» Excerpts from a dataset

——

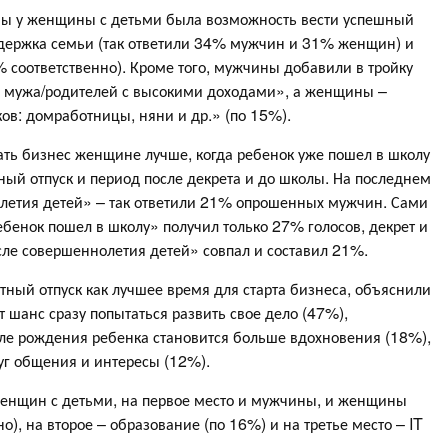
тобы у женщины с детьми была возможность вести успешный
оддержка семьи (так ответили 34% мужчин и 31% женщин) и
 соответственно). Кроме того, мужчины добавили в тройку
 мужа/родителей с высокими доходами», а женщины –
ов: домработницы, няни и др.» (по 15%).
ть бизнес женщине лучше, когда ребенок уже пошел в школу
ный отпуск и период после декрета и до школы. На последнем
олетия детей» – так ответили 21% опрошенных мужчин. Сами
бенок пошел в школу» получил только 27% голосов, декрет и
сле совершеннолетия детей» совпал и составил 21%.
ный отпуск как лучшее время для старта бизнеса, объяснили
т шанс сразу попытаться развить свое дело (47%),
сле рождения ребенка становится больше вдохновения (18%),
уг общения и интересы (12%).
женщин с детьми, на первое место и мужчины, и женщины
о), на второе – образование (по 16%) и на третье место – IT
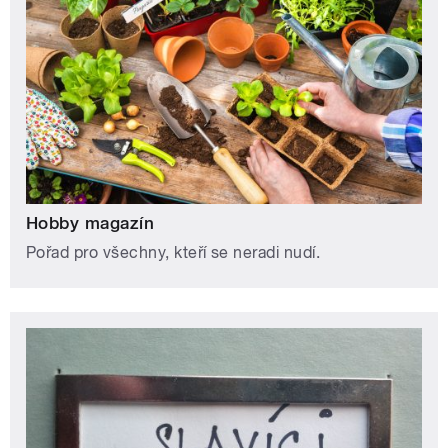
Hobby magazín
Pořad pro všechny, kteří se neradi nudí.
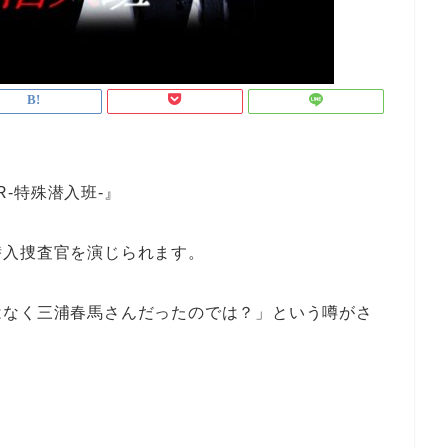
R-特殊潜入班-』
潜入捜査官を演じられます。
はなく三浦春馬さんだったのでは？」という噂がさ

——

» Work instructions
Return the lines from the one containing "Pořad pro všechny, kteří se neradi nudí." through the last line of the records, both included, exactly as written and with no pictures.

» Exercise result
Pořad pro všechny, kteří se neradi nudí.
R-特殊潜入班-』
潜入捜査官を演じられます。
はなく三浦春馬さんだったのでは？」という噂がさ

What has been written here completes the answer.